**DESCRIPTION OF THE TASK:**
Look below for the line containing "Recently viewed"; from there, print each line exactly up to and including the line containing "year. The 448-page tome will be", and stop.

══════════════════════════════

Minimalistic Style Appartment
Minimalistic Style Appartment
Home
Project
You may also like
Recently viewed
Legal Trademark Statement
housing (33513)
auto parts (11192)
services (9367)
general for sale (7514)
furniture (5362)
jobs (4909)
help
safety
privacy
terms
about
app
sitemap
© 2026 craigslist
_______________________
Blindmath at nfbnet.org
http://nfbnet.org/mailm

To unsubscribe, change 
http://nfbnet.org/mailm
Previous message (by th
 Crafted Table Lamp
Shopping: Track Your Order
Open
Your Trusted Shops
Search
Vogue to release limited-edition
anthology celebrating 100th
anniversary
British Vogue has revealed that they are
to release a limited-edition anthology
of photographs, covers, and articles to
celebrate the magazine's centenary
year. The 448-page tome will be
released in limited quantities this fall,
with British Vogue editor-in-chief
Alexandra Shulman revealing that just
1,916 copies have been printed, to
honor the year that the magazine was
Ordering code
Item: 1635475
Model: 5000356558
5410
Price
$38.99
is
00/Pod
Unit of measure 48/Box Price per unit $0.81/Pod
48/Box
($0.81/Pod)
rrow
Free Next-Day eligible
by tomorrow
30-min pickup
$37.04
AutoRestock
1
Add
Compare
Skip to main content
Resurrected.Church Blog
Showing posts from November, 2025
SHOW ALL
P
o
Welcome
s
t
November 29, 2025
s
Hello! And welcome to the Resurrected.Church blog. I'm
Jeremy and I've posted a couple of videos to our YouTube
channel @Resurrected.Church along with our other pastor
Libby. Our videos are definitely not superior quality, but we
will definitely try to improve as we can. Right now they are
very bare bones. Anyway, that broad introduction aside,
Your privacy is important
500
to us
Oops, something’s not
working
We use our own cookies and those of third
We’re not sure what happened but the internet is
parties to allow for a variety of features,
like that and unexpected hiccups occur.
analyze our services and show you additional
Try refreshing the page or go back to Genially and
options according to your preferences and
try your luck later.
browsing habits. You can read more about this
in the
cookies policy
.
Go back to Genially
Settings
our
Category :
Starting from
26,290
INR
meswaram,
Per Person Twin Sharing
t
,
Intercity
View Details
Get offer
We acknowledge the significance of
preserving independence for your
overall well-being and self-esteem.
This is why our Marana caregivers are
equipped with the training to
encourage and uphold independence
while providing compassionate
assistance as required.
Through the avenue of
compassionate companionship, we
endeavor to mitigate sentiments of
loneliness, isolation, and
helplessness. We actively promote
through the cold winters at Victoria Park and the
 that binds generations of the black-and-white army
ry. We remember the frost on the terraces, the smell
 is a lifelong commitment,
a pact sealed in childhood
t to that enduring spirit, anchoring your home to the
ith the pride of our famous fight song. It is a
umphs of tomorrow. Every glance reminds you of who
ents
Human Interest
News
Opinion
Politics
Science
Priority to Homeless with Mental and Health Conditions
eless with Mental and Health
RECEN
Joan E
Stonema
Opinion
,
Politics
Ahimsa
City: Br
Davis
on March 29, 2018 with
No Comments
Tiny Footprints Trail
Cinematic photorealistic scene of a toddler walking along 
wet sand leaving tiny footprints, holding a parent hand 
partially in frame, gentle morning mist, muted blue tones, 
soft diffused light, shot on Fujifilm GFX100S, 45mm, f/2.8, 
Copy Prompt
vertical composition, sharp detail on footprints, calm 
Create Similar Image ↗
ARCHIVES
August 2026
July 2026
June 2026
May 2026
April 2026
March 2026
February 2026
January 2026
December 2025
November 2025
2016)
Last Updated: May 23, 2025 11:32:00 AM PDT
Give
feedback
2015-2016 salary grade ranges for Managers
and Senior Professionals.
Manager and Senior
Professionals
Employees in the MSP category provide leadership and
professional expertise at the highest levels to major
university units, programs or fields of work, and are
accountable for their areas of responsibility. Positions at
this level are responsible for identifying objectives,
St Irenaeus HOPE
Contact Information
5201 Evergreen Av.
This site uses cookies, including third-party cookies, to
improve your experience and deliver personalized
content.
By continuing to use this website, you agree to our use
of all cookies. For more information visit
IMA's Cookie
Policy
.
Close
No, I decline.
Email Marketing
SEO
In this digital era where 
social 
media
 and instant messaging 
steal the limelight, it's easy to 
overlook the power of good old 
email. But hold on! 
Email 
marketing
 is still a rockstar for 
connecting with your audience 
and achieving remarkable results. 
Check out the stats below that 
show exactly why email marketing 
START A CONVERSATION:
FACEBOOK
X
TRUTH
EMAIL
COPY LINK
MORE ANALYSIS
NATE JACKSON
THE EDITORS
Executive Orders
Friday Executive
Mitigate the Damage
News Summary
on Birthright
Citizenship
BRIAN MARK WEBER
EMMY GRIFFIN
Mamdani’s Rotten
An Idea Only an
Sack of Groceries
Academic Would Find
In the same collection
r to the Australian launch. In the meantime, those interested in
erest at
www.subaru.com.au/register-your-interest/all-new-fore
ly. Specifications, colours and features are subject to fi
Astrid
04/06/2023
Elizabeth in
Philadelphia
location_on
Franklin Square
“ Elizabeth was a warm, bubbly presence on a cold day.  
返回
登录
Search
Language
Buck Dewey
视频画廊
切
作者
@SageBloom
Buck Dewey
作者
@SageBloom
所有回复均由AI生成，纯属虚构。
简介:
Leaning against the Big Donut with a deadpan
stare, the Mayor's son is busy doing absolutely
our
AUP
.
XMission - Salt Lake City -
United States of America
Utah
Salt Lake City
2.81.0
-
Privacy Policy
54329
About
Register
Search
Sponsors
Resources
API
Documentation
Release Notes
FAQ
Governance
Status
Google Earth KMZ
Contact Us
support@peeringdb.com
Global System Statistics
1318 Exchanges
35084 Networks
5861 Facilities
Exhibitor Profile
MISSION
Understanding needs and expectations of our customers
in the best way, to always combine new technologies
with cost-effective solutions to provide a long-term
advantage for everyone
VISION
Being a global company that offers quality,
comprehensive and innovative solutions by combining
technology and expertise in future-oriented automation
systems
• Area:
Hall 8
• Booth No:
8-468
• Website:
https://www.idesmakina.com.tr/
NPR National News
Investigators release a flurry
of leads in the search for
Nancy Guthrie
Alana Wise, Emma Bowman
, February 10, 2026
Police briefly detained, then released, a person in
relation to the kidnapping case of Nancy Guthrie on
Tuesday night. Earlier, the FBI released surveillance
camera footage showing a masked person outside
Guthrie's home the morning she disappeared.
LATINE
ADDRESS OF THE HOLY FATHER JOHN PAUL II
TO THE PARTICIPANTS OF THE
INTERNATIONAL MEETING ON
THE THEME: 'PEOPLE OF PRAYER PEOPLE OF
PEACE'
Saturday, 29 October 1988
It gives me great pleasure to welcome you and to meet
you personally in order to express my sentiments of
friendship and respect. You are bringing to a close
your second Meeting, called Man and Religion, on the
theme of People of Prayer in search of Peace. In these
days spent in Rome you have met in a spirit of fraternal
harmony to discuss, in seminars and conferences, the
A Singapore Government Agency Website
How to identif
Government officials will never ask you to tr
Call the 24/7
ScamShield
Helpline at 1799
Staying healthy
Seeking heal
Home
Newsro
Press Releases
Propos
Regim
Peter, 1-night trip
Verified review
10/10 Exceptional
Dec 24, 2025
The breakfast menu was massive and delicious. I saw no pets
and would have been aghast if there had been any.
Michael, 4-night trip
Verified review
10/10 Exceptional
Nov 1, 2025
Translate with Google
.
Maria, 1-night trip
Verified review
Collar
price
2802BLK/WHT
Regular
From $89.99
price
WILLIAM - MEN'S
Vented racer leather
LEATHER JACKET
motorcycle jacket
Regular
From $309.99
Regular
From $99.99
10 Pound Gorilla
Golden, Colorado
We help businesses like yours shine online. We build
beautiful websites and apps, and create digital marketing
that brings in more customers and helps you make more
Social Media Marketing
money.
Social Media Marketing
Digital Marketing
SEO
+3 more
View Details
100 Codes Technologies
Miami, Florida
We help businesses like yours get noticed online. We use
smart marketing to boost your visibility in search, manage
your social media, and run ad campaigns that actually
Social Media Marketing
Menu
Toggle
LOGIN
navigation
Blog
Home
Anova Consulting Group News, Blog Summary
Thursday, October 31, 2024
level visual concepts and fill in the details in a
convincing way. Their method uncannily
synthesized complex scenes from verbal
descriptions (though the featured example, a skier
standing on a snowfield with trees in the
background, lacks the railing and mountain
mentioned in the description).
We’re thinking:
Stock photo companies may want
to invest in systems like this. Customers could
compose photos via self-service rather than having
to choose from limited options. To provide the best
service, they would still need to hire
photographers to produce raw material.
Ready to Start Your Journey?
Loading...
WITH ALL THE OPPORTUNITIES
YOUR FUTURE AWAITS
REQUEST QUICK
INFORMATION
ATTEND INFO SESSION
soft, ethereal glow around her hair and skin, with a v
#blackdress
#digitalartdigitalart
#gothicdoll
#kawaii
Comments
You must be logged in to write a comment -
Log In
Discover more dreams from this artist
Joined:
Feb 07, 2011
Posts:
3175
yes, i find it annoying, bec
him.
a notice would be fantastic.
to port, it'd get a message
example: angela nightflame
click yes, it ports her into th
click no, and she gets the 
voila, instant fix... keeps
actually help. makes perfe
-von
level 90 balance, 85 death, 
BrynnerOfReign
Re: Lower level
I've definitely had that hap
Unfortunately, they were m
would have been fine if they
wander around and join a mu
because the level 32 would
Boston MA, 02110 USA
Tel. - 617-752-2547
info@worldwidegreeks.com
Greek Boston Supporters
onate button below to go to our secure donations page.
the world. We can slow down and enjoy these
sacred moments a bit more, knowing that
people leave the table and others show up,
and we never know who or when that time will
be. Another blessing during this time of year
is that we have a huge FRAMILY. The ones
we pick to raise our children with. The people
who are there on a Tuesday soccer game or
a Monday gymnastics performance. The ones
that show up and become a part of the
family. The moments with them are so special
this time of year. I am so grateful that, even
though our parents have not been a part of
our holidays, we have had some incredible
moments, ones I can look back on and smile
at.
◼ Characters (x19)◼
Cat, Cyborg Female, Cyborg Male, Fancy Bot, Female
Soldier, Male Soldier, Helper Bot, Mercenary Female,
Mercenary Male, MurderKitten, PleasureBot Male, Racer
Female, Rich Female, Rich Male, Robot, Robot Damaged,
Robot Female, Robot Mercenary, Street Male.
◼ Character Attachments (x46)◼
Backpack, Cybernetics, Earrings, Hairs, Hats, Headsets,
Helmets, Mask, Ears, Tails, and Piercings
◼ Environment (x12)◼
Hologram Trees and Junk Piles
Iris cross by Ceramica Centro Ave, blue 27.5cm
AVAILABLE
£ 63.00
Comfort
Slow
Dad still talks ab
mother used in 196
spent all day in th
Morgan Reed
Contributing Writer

══════════════════════════════

**ANSWER TO THE EXERCISE:**
Recently viewed
Legal Trademark Statement
housing (33513)
auto parts (11192)
services (9367)
general for sale (7514)
furniture (5362)
jobs (4909)
help
safety
privacy
terms
about
app
sitemap
© 2026 craigslist
_______________________
Blindmath at nfbnet.org
http://nfbnet.org/mailm

To unsubscribe, change 
http://nfbnet.org/mailm
Previous message (by th
 Crafted Table Lamp
Shopping: Track Your Order
Open
Your Trusted Shops
Search
Vogue to release limited-edition
anthology celebrating 100th
anniversary
British Vogue has revealed that they are
to release a limited-edition anthology
of photographs, covers, and articles to
celebrate the magazine's centenary
year. The 448-page tome will be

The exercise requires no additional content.